From Major General John Sullivan
Camp [Valley Forge] Decemr 26th 1777
Agreable to your Excellenceys Directions I have Consulted Some of The General officers which I Thought most Capable of advising upon the proper Steps to take in our present Circumstances1—They Say that they can by no means advise for or against an Attack they are fully Convinced that General Howe has his whole Force with him That if your Excellencey thinks your force Sufficient to Cope with his they are willing to Risque their Lives & Fortunes with you in the attempt—They Say further that General Howe is possessed of very Strong Grounds at present & Even if he was not he would have Sufficient time to post himself Strongly before you could reach him as your Army must have a march of two Days before they could come to Action, they think if an Attack is made on his Left with Success he can Retreat with Ease: if on his Right he must be Ruined; but Should you fail in the Latter Yr Army must be pushed into the Schulkill They upon the whole think that the attempt will be Exceeding Hazardeous & the Success Doubtful That if you fail the people who are now So fond of Censuring will Change their Clamor & Censure you for not Attacking him when he was within a mile of you & your Army more numerous & in better Condition than at present. they Say they are free for Attacking him if he by his advances this way Shows an intention of Attacking us but cannot advise to marching the Army to Attack him where he now is unless your Excy is fully Convinced of your Superiority in Numbers. These are the Sentiments of the Gentlemen which I have Consulted and Though I think they have much weight yet I am So weary of the Infernal Clamor of the Pensylvanians that I am for Satisfying them at all Events & Risquing Every Consequence in an Action: possibly we may be Successful if not they may be Satisfied & Even Congress itself may gain Experience & Learn to Censure with more Caution2 possibly a Defeat may have this good Effect & a victory will bring with it its own Reward I am therefore Clearly for Risquing Every Consequence in an Action & among others (most Cheerfully) the Life & Fortune of your Excellys most obedt Servt
1. Major General Stirling’s second letter to GW of this date, written in response to a letter from GW that has not been found, included Stirling’s thoughts on a “Querie” from GW on the advisability of mounting an attack against the British. No letter from GW to Sullivan on this subject has been identified.
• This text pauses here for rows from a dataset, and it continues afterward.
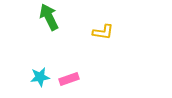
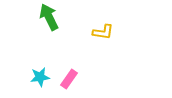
pink rectangle: rotated 36 degrees counterclockwise
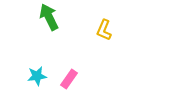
yellow L-shape: moved 1 px right, 2 px up; rotated 105 degrees clockwise
cyan star: moved 3 px left, 1 px up
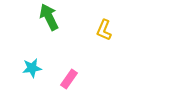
cyan star: moved 5 px left, 8 px up
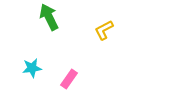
yellow L-shape: rotated 40 degrees clockwise
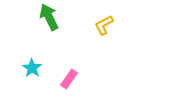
yellow L-shape: moved 5 px up
cyan star: rotated 30 degrees counterclockwise
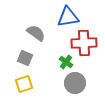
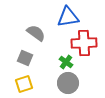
gray circle: moved 7 px left
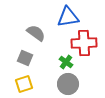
gray circle: moved 1 px down
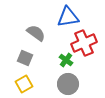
red cross: rotated 20 degrees counterclockwise
green cross: moved 2 px up
yellow square: rotated 12 degrees counterclockwise
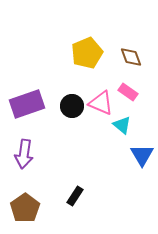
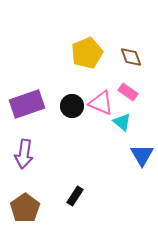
cyan triangle: moved 3 px up
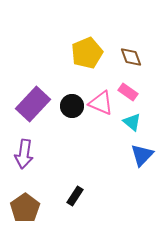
purple rectangle: moved 6 px right; rotated 28 degrees counterclockwise
cyan triangle: moved 10 px right
blue triangle: rotated 15 degrees clockwise
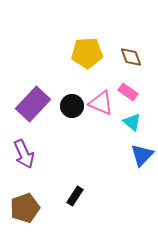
yellow pentagon: rotated 20 degrees clockwise
purple arrow: rotated 32 degrees counterclockwise
brown pentagon: rotated 16 degrees clockwise
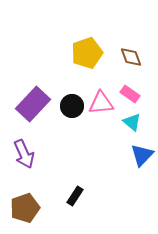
yellow pentagon: rotated 16 degrees counterclockwise
pink rectangle: moved 2 px right, 2 px down
pink triangle: rotated 28 degrees counterclockwise
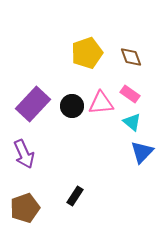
blue triangle: moved 3 px up
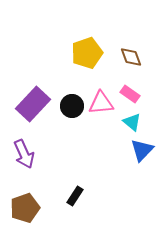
blue triangle: moved 2 px up
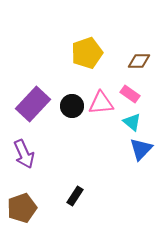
brown diamond: moved 8 px right, 4 px down; rotated 70 degrees counterclockwise
blue triangle: moved 1 px left, 1 px up
brown pentagon: moved 3 px left
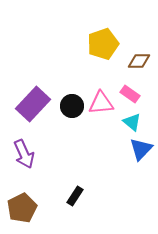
yellow pentagon: moved 16 px right, 9 px up
brown pentagon: rotated 8 degrees counterclockwise
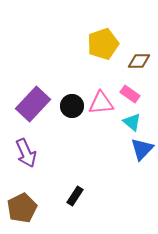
blue triangle: moved 1 px right
purple arrow: moved 2 px right, 1 px up
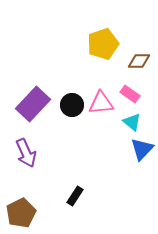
black circle: moved 1 px up
brown pentagon: moved 1 px left, 5 px down
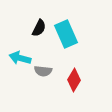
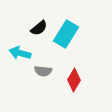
black semicircle: rotated 24 degrees clockwise
cyan rectangle: rotated 56 degrees clockwise
cyan arrow: moved 5 px up
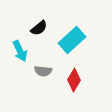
cyan rectangle: moved 6 px right, 6 px down; rotated 16 degrees clockwise
cyan arrow: moved 2 px up; rotated 130 degrees counterclockwise
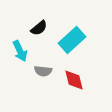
red diamond: rotated 45 degrees counterclockwise
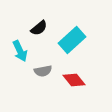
gray semicircle: rotated 18 degrees counterclockwise
red diamond: rotated 25 degrees counterclockwise
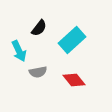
black semicircle: rotated 12 degrees counterclockwise
cyan arrow: moved 1 px left
gray semicircle: moved 5 px left, 1 px down
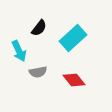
cyan rectangle: moved 1 px right, 2 px up
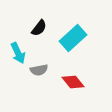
cyan arrow: moved 1 px left, 2 px down
gray semicircle: moved 1 px right, 2 px up
red diamond: moved 1 px left, 2 px down
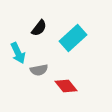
red diamond: moved 7 px left, 4 px down
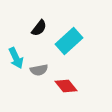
cyan rectangle: moved 4 px left, 3 px down
cyan arrow: moved 2 px left, 5 px down
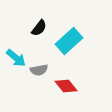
cyan arrow: rotated 25 degrees counterclockwise
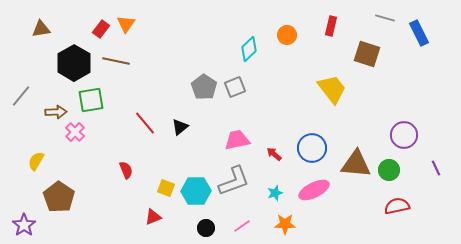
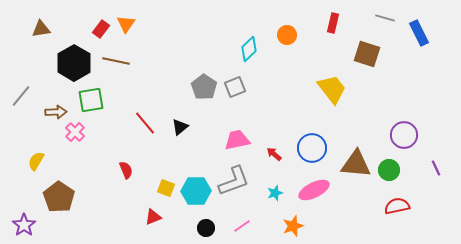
red rectangle at (331, 26): moved 2 px right, 3 px up
orange star at (285, 224): moved 8 px right, 2 px down; rotated 20 degrees counterclockwise
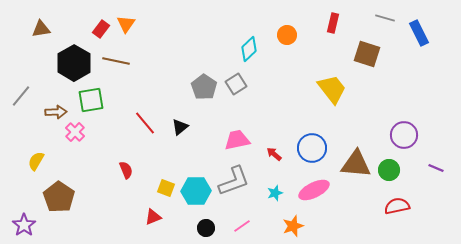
gray square at (235, 87): moved 1 px right, 3 px up; rotated 10 degrees counterclockwise
purple line at (436, 168): rotated 42 degrees counterclockwise
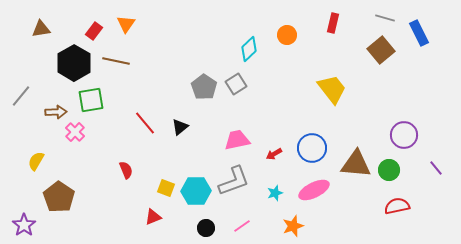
red rectangle at (101, 29): moved 7 px left, 2 px down
brown square at (367, 54): moved 14 px right, 4 px up; rotated 32 degrees clockwise
red arrow at (274, 154): rotated 70 degrees counterclockwise
purple line at (436, 168): rotated 28 degrees clockwise
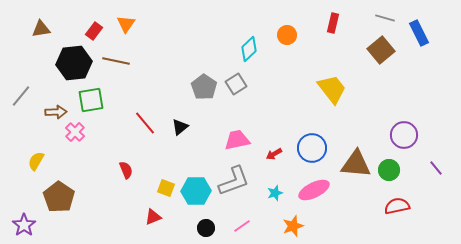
black hexagon at (74, 63): rotated 24 degrees clockwise
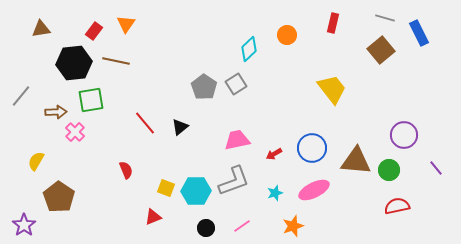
brown triangle at (356, 164): moved 3 px up
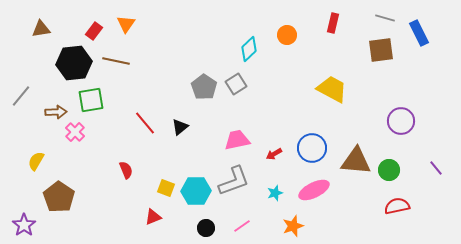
brown square at (381, 50): rotated 32 degrees clockwise
yellow trapezoid at (332, 89): rotated 24 degrees counterclockwise
purple circle at (404, 135): moved 3 px left, 14 px up
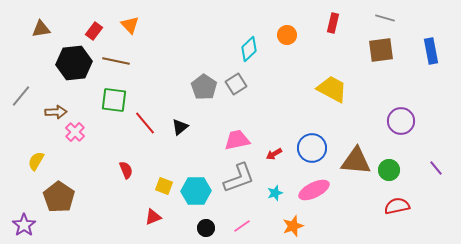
orange triangle at (126, 24): moved 4 px right, 1 px down; rotated 18 degrees counterclockwise
blue rectangle at (419, 33): moved 12 px right, 18 px down; rotated 15 degrees clockwise
green square at (91, 100): moved 23 px right; rotated 16 degrees clockwise
gray L-shape at (234, 181): moved 5 px right, 3 px up
yellow square at (166, 188): moved 2 px left, 2 px up
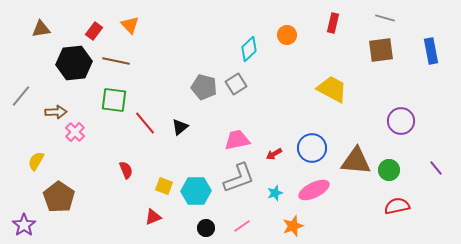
gray pentagon at (204, 87): rotated 20 degrees counterclockwise
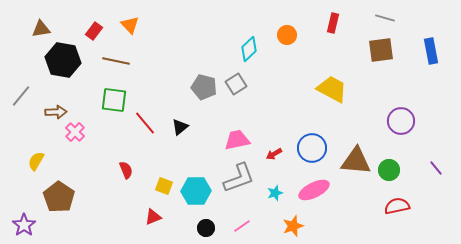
black hexagon at (74, 63): moved 11 px left, 3 px up; rotated 16 degrees clockwise
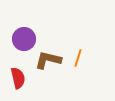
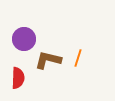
red semicircle: rotated 15 degrees clockwise
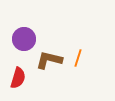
brown L-shape: moved 1 px right
red semicircle: rotated 15 degrees clockwise
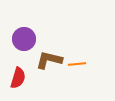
orange line: moved 1 px left, 6 px down; rotated 66 degrees clockwise
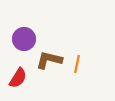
orange line: rotated 72 degrees counterclockwise
red semicircle: rotated 15 degrees clockwise
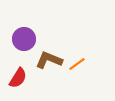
brown L-shape: rotated 8 degrees clockwise
orange line: rotated 42 degrees clockwise
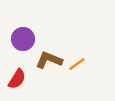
purple circle: moved 1 px left
red semicircle: moved 1 px left, 1 px down
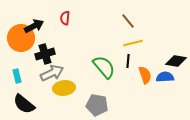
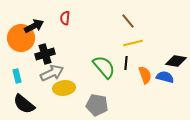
black line: moved 2 px left, 2 px down
blue semicircle: rotated 18 degrees clockwise
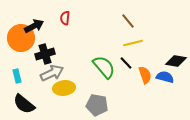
black line: rotated 48 degrees counterclockwise
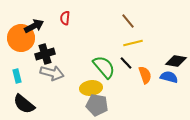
gray arrow: rotated 40 degrees clockwise
blue semicircle: moved 4 px right
yellow ellipse: moved 27 px right
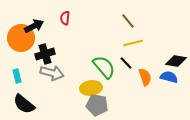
orange semicircle: moved 2 px down
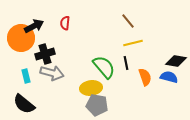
red semicircle: moved 5 px down
black line: rotated 32 degrees clockwise
cyan rectangle: moved 9 px right
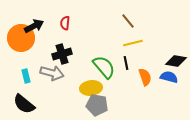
black cross: moved 17 px right
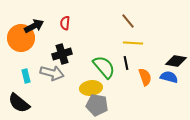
yellow line: rotated 18 degrees clockwise
black semicircle: moved 5 px left, 1 px up
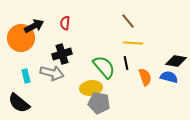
gray pentagon: moved 2 px right, 2 px up
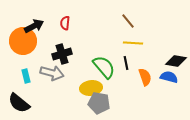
orange circle: moved 2 px right, 3 px down
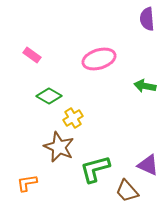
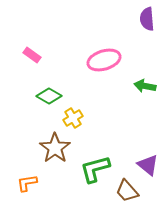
pink ellipse: moved 5 px right, 1 px down
brown star: moved 4 px left, 1 px down; rotated 12 degrees clockwise
purple triangle: rotated 15 degrees clockwise
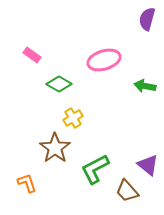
purple semicircle: rotated 20 degrees clockwise
green diamond: moved 10 px right, 12 px up
green L-shape: rotated 12 degrees counterclockwise
orange L-shape: rotated 80 degrees clockwise
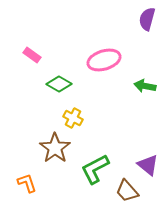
yellow cross: rotated 30 degrees counterclockwise
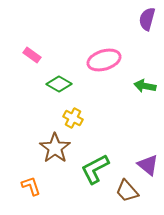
orange L-shape: moved 4 px right, 3 px down
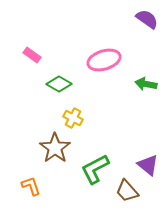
purple semicircle: rotated 110 degrees clockwise
green arrow: moved 1 px right, 2 px up
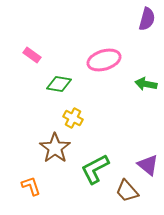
purple semicircle: rotated 70 degrees clockwise
green diamond: rotated 20 degrees counterclockwise
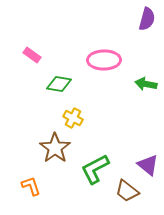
pink ellipse: rotated 16 degrees clockwise
brown trapezoid: rotated 10 degrees counterclockwise
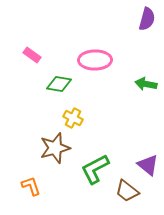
pink ellipse: moved 9 px left
brown star: rotated 20 degrees clockwise
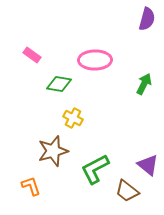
green arrow: moved 2 px left; rotated 105 degrees clockwise
brown star: moved 2 px left, 3 px down
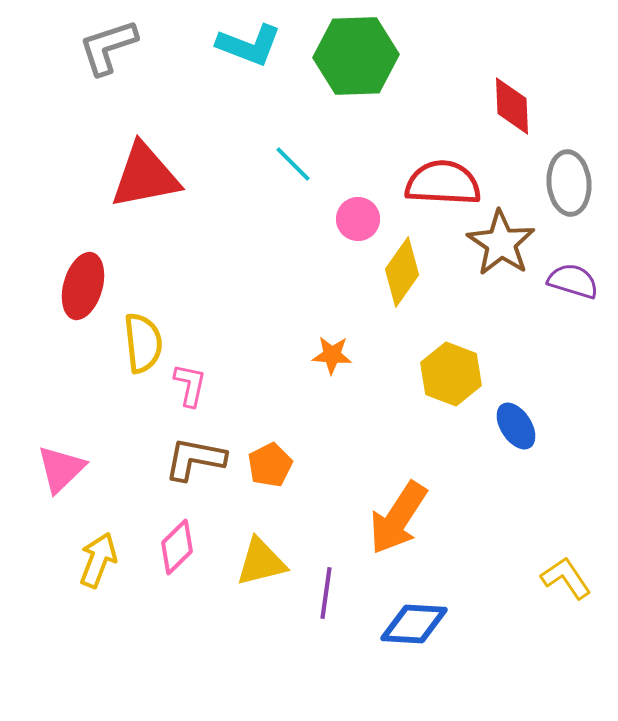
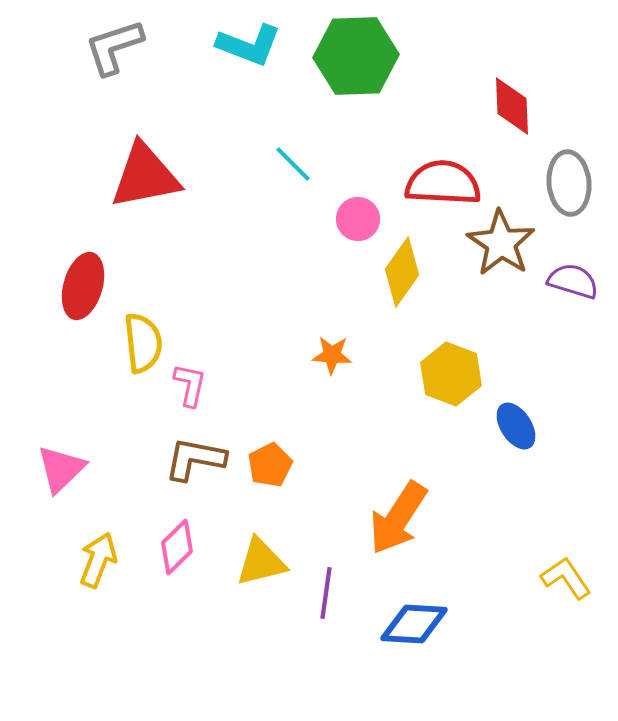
gray L-shape: moved 6 px right
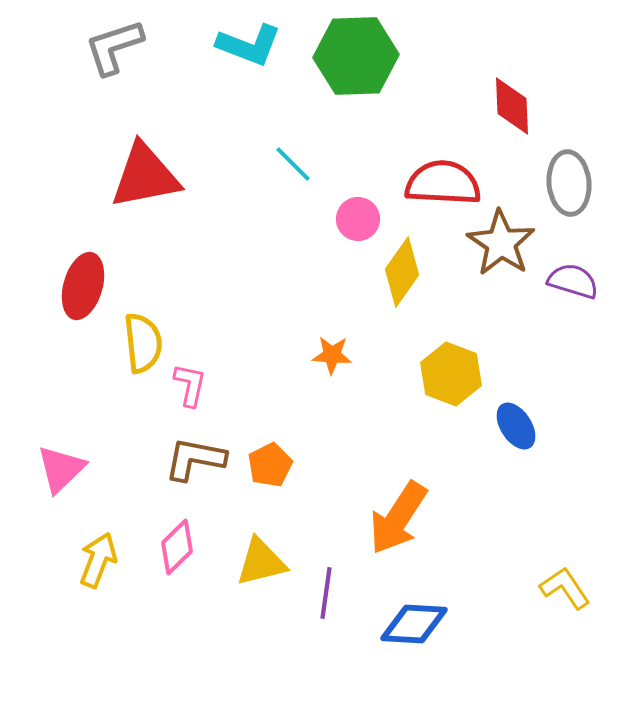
yellow L-shape: moved 1 px left, 10 px down
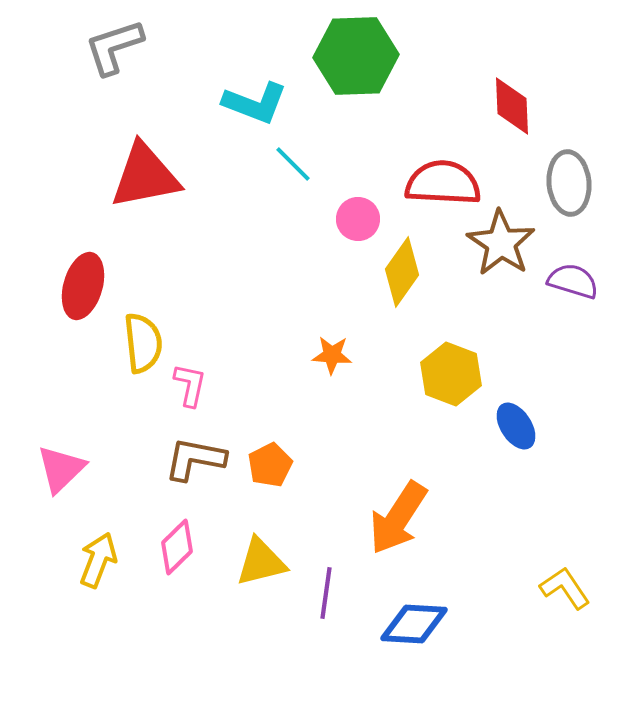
cyan L-shape: moved 6 px right, 58 px down
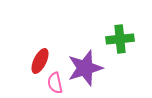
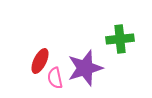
pink semicircle: moved 5 px up
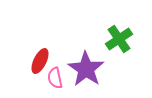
green cross: moved 1 px left; rotated 28 degrees counterclockwise
purple star: moved 1 px right, 1 px down; rotated 21 degrees counterclockwise
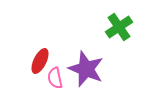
green cross: moved 12 px up
purple star: rotated 12 degrees counterclockwise
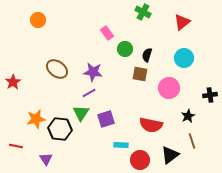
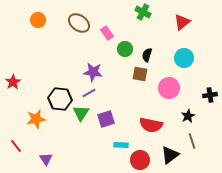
brown ellipse: moved 22 px right, 46 px up
black hexagon: moved 30 px up
red line: rotated 40 degrees clockwise
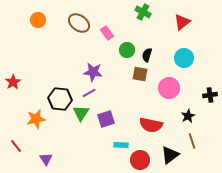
green circle: moved 2 px right, 1 px down
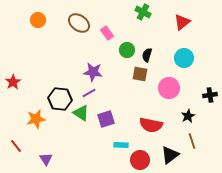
green triangle: rotated 30 degrees counterclockwise
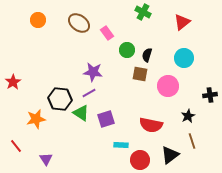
pink circle: moved 1 px left, 2 px up
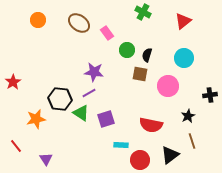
red triangle: moved 1 px right, 1 px up
purple star: moved 1 px right
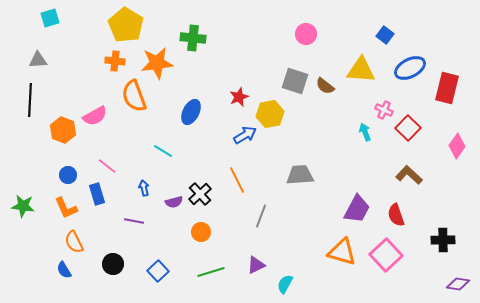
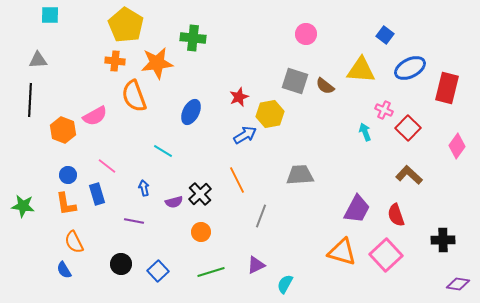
cyan square at (50, 18): moved 3 px up; rotated 18 degrees clockwise
orange L-shape at (66, 208): moved 4 px up; rotated 15 degrees clockwise
black circle at (113, 264): moved 8 px right
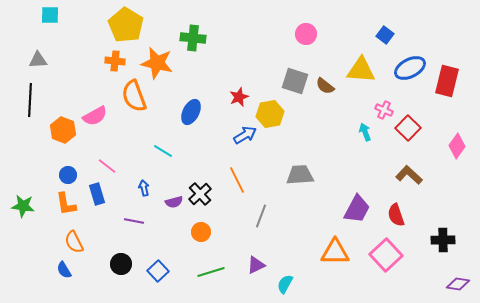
orange star at (157, 63): rotated 20 degrees clockwise
red rectangle at (447, 88): moved 7 px up
orange triangle at (342, 252): moved 7 px left; rotated 16 degrees counterclockwise
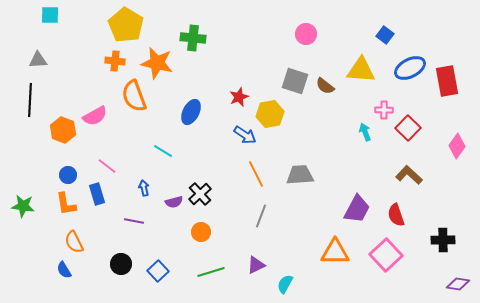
red rectangle at (447, 81): rotated 24 degrees counterclockwise
pink cross at (384, 110): rotated 24 degrees counterclockwise
blue arrow at (245, 135): rotated 65 degrees clockwise
orange line at (237, 180): moved 19 px right, 6 px up
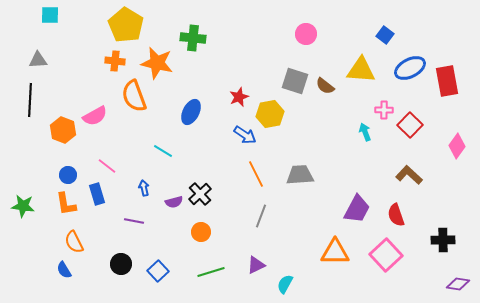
red square at (408, 128): moved 2 px right, 3 px up
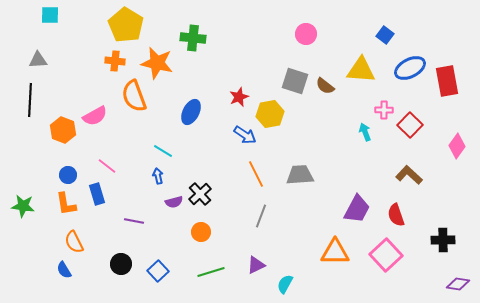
blue arrow at (144, 188): moved 14 px right, 12 px up
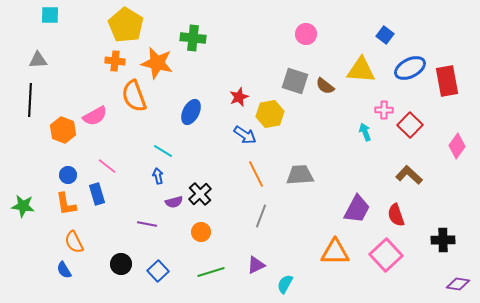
purple line at (134, 221): moved 13 px right, 3 px down
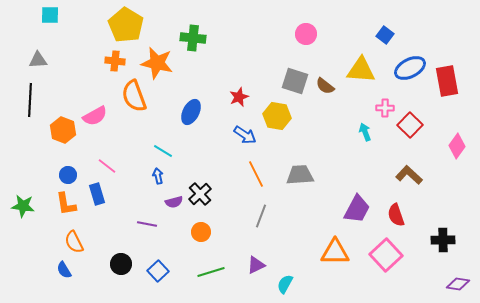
pink cross at (384, 110): moved 1 px right, 2 px up
yellow hexagon at (270, 114): moved 7 px right, 2 px down; rotated 20 degrees clockwise
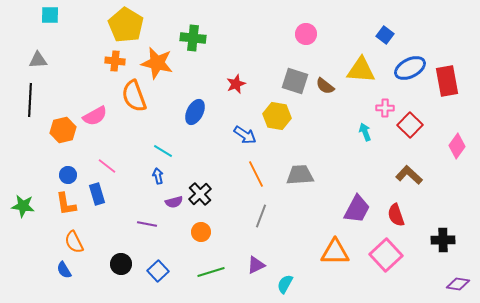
red star at (239, 97): moved 3 px left, 13 px up
blue ellipse at (191, 112): moved 4 px right
orange hexagon at (63, 130): rotated 25 degrees clockwise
2. Some Pennsylvanians and delegates to the Continental Congress continued to pressure GW to undertake a winter campaign. On 2 Jan. 1778 Pennsylvania supreme executive council president Thomas Wharton, Jr., and Speaker James McLene forwarded to Congress a petition urging an immediate assault on Philadelphia while the Schuylkill and Delaware rivers remained frozen (Laurens Papers description begins Philip M. Hamer et al., eds. The Papers of Henry Laurens. 16 vols. Columbia, S.C., 1968–2003. description ends , 12:237–38; the undated petition is in DNA:PCC, item 42). Congress read the petition on 5 Jan., and a committee of three appointed to consider it reported four days later. On 16 Jan. the congressional committee that had been sent to confer with GW at Valley Forge was directed to discuss with him the feasibility of the Pennsylvania proposal (JCC description begins Worthington Chauncey Ford et al., eds. Journals of the Continental Congress, 1774-1789. 34 vols. Washington, D.C., 1904–37. description ends , 10:18, 36–37, 58).